するとその問いに対する答えは、意外な所から聞こえてきた。


『角が生え代わる事は数日前から何となくはわかるんだけど、細かな日時なんかはその時になるまでわからないのよね。だからこそ念のためこの場所に移動しておいたんだもの』

聞こえてきたのはラビアローナの声だ。


「え? ラビアローナ、起きてるの?」

『体に力が入らなくなっただけで、起きているわ』

「って言う事は、立てないって言う事?」

『ええ、しばらくは立てそうにないみたい。けど、バールリッツもいてくれている訳だし、大丈夫。それより、私の角って今、どうなっている?』


ラビアローナにそう聞かれたユウは、ラビアローナの頭の見える位置まで近づいた。

角の抜け落ちた後にもしかしたら次の角の赤ちゃんが顔をのぞかせているかもしれないと思ったからだ。


しかし、それらしきものは何も見えない。

角の抜け落ちた痕はよく見ると若干窪んでいて、その奥に固い骨のようなモノがあるようにも見えるのだが、そこに凹凸は無く、角の赤ちゃんどころか卵にもなっていない段階だ。
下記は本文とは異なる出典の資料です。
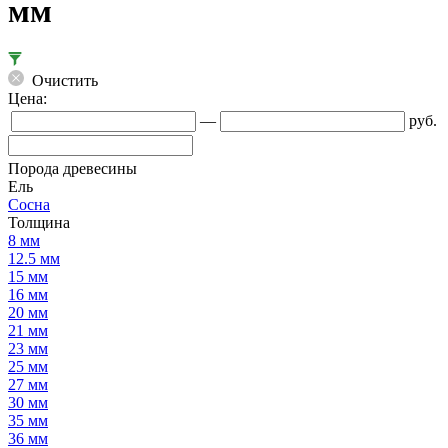
мм
Очистить
Цена:
—
руб.
Порода древесины
Ель
Сосна
Толщина
8 мм
12.5 мм
15 мм
16 мм
20 мм
21 мм
23 мм
25 мм
27 мм
30 мм
35 мм
36 мм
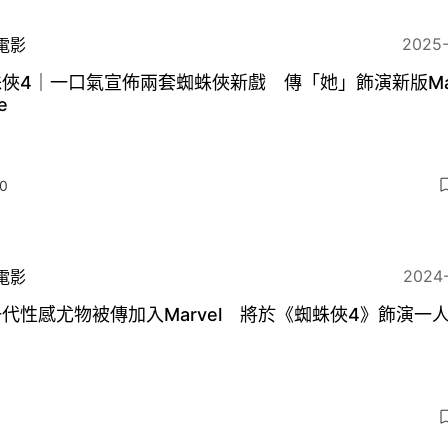
2025
電影
俠4｜一口氣宣佈兩套蜘蛛俠新戲 傳「她」飾演新版Ma
e
0
2024
電影
代性感尤物被傳加入Marvel 將於《蜘蛛俠4》飾演一
6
「キレイに抜け落ちたみたいだよ。残骸が残っている様にも見えないし…」

なので、ユウがそう見たままの事を伝えると、ラビアローナはすぐにそれを否定し、言ってきた。

『違う違う。抜け落ちた方の角の事よ』


言われてユウは、足元に転がっていた、ついさっきまでラビアローナの額の上にあった立派な角を見てみた。

直線と曲線が混じりあったような造形はとても人の手で生み出せるような代物ではない。


「ああ、これの事。何というか、芸術的に綺麗だね」

『その角、あなた達にあげるわ。昔、私の知り合いのユニコーンが世話になった人間に角をあげたら、凄く重宝して有難がられたって話しを聞いた事があるの。だからあなた達にあげる。バールリッツを連れて来てくれたお礼と思ってくれていいわ』


「いいの?」

『こうなってみて改めて思ったんだけど、もしここにバールリッツがいてくれなかったら、私は今よりずっと心細かったと思うの。だから、バールリッツを連れて来てくれたあなた達には感謝しているわ。その角はそのお礼。どうせもう私達には使いようのないものだし、ここに残して行くよりはあなた達に使ってもらったほうが私も嬉しいし』


そんな風に言ってくれるのであれば、ユウとしてももらう事に異存はない。

尤も、どう使えば重宝するのかなど、想像もつかないのだが…。


「ありがとう。大事にするよ」

しかし、ユウはそう言って、美しく輝いているようにも見えるその角を、ゆっくりとした動作で拾い上げた。